Mohon tunggu...
Satria Widiatiaga
Satria Widiatiaga Mohon Tunggu... Guru - Guru Sekolah Alam

Guru di Sekolah Alam Aminah Sukoharjo

Selanjutnya

Tutup

Trip Pilihan

Menyibak Misteri Situs Menggung di Lereng Gunung Lawu

10 Juli 2024   18:27 Diperbarui: 10 Juli 2024   18:35 383
+
Laporkan Konten
Laporkan Akun
Kompasiana adalah platform blog. Konten ini menjadi tanggung jawab bloger dan tidak mewakili pandangan redaksi Kompas.
Lihat foto
Situs Menggung dengan latar belakang desa Nglurah yang asri dengan tanaman hiasnya (dokpri)

Udara sejuk menyeruak ke dalam relung nafas ini, pemandangan Cemara hijau perbukitan memanjakan mata di sepanjang perjalanan menuju Bumi Perkemahan Pleseran, Nglurah Tawangmangu, Karanganyar.

Sekitar akhir tahun lalu, sekolah kami mengadakan perjalanan trip gathering untuk para guru dan tenaga kependidikan ke Bumi Perkemahan Pleseran, Tawangmangu, lokasinya terletak tepat di kaki gunung Lawu, tentunya menambah keseruan acara gathering ini karena tempatnya yang berhawa sejuk dan pemandangan gunung yang elok.

Pada saat itu, kebetulan jalan dari jalur utama menuju bumi perkemahan sedang ditutup dikarenakan ada perbaikan jembatan menuju kesana, hingga perjalanan harus dilanjutkan dengan berjalan kaki yang menempuh jarak sekitar 2 km.

Setelah melewati jembatan yang sedang diperbaiki melalui ‘kreteg’ alias jembatan bambu darurat. Sebagian peserta gathering memilih menggunakan pickup yang disediakan panitia, sementara saya dan anak saya yang kebetulan ikut, memutuskan untuk berjalan kaki untuk lanjutkan perjalanan walau jalur yang dijalani naik turun lumayan menguras energi.

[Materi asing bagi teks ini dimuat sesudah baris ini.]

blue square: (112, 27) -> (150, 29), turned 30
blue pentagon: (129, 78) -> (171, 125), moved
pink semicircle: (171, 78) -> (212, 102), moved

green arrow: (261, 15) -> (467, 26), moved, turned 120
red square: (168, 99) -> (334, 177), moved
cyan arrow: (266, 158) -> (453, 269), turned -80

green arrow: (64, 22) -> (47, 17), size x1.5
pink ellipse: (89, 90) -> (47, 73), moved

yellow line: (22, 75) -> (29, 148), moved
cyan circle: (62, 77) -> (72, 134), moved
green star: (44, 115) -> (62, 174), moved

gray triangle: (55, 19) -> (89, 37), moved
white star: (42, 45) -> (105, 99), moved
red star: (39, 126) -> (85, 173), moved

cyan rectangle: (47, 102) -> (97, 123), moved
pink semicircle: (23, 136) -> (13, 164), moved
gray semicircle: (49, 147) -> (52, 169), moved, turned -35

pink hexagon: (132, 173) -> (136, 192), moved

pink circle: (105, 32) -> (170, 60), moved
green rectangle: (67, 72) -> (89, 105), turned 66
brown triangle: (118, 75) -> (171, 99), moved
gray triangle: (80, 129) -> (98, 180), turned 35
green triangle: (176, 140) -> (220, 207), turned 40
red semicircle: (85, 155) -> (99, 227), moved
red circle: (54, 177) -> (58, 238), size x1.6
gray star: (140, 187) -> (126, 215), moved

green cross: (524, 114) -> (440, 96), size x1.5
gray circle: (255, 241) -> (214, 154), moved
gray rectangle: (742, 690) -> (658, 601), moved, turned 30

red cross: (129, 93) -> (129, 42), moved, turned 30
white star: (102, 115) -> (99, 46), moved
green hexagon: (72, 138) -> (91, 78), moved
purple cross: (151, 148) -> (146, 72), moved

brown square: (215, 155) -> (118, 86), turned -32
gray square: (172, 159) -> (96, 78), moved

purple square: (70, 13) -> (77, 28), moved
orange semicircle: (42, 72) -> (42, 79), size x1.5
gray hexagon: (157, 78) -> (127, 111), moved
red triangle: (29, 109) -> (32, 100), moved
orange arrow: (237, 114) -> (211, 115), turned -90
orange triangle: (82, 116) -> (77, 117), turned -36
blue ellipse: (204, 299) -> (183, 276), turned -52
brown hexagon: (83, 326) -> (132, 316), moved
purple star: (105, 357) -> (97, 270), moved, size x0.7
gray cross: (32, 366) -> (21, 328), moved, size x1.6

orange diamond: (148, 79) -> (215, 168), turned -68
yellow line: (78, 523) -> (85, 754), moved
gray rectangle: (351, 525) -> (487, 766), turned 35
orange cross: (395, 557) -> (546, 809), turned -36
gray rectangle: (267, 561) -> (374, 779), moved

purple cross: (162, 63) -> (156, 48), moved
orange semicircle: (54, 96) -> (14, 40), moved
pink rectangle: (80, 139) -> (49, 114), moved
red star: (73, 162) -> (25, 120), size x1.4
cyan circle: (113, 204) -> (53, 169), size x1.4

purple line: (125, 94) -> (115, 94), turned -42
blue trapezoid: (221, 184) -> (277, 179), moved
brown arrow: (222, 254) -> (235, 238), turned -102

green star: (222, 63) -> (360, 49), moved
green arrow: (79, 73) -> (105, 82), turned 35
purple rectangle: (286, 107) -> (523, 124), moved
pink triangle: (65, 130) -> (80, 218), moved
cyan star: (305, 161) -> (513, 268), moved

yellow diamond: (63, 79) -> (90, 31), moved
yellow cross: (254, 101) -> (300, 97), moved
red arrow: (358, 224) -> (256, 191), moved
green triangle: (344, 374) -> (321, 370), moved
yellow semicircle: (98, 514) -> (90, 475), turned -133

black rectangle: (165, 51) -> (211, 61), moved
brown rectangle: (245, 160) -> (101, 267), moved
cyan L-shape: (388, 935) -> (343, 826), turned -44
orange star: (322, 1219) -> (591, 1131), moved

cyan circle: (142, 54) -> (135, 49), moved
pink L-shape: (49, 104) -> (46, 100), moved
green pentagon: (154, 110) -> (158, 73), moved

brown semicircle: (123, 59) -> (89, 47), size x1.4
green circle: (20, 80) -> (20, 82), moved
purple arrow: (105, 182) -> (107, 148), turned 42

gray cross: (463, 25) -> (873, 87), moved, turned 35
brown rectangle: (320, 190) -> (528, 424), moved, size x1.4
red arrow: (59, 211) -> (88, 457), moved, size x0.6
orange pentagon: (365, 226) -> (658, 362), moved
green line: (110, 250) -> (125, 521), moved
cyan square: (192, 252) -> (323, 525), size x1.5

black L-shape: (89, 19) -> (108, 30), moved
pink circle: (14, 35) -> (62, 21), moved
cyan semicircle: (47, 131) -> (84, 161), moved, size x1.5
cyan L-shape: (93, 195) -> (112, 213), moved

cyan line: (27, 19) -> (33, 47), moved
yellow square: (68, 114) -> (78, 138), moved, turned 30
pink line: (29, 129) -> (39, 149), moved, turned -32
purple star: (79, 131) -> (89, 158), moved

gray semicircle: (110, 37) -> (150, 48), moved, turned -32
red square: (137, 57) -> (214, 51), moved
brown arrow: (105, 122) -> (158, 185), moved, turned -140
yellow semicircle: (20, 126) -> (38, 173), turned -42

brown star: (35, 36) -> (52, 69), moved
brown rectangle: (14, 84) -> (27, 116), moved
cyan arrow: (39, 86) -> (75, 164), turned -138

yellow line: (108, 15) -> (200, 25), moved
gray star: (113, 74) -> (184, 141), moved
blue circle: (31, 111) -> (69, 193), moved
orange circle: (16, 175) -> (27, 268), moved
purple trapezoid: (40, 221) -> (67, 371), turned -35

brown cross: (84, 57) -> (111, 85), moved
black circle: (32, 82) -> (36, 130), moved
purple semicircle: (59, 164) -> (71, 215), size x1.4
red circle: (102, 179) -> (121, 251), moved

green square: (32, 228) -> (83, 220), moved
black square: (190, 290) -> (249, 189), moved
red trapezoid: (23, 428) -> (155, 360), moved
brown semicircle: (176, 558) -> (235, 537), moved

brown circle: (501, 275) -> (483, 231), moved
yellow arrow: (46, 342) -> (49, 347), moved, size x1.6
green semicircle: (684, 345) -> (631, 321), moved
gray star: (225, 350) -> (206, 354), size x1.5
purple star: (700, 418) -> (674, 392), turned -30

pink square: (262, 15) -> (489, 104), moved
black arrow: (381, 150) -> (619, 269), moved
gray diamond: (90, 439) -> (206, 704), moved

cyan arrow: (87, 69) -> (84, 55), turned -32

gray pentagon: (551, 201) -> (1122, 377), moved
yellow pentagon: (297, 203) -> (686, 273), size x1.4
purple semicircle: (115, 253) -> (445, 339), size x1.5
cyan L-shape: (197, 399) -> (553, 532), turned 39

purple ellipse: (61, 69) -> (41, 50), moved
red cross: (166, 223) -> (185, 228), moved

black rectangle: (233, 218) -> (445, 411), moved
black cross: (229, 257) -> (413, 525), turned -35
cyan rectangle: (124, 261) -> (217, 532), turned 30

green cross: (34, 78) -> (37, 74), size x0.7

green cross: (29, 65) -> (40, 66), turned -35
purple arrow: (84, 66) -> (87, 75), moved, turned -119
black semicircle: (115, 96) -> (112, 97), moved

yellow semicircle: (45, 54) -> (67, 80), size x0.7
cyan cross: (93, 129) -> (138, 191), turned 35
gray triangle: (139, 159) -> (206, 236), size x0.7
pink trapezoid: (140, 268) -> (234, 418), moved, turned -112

Saya dan anak saya bersemangat berjalan kaki, sambil menikmati keindahan kampung Nglurah yang dimana rumah-rumahnya merupakan sentra budidaya tanaman hias. Sebagian besar masyarakat di sini memang bermata pencaharian sebagai pembudidaya tanaman hias yang menyuplai ke berbagai tempat.

Ada sekitar 100 meter kami berjalan agak mendaki, dan kami pun memutuskan untuk rehat sejenak, namun ada yang menarik perhatian saya yaitu terdapat plang nama “Cagar Budaya Situs Menggung” yang dilatarbelakangi punden berundak dan pohon beringin yang sangat besar.

4 arca Dwarapala menyambut depan teras (dokpri)
4 arca Dwarapala menyambut depan teras (dokpri)

Tak berlama-lama kami pun memutuskan untuk mengunjungi situs bersejarah tersebut. Tampak sekilas Situs Menggung ini terdiri dari tiga teras. Di teras pertama kita akan disambut  empat buah patung dwarapala yang menjaga tangga menuju teras kedua.

Kemudian berlanjut pada teras kedua yang terlihat  lebih luas. Pada teras ini terdapat bebatuan yang disusun tumpuk dan membentuk bidang persegi di beberapa tempat.  Sekilas mirip pola situs jaman megalitikum ketimbang bangunan jaman Hindu.

Kondisi bagian teras kedua (dokpri)
Kondisi bagian teras kedua (dokpri)

Pada bidang-bidang tersebut dapat terlihat beberapa batu dengan bagian atas yang datar seperti umpak, bisa jadi kemungkinan dulu terdapat struktur rumah panggung yang berumpak.

Kemudian kita menuju teras ketiga, yang merupakan bagian inti situs ini. Ketika memasukinya kita akan disambut sepasang arca dwarapala di kaki tangga. Di tengahnya terdapat pohon beringin sangat besar terkesan angker yang ditutupi kain bermotif kotak serta kain kuning. Di sela-sela akarnya  kita dapat menemukan sebuah arca kecil yang tampak rusak dan tak berbentuk.

Sepasang arca Dwarapala menyambut di teras ketiga (dokpri)
Sepasang arca Dwarapala menyambut di teras ketiga (dokpri)

Pada ujungnya  ada tembok yang mengelilingi dua arca yang tampak sangat disucikan warga setempat. Secara fisik, kedua arca ini bisa dikatakan paling utuh dibanding arca-arca lainnya.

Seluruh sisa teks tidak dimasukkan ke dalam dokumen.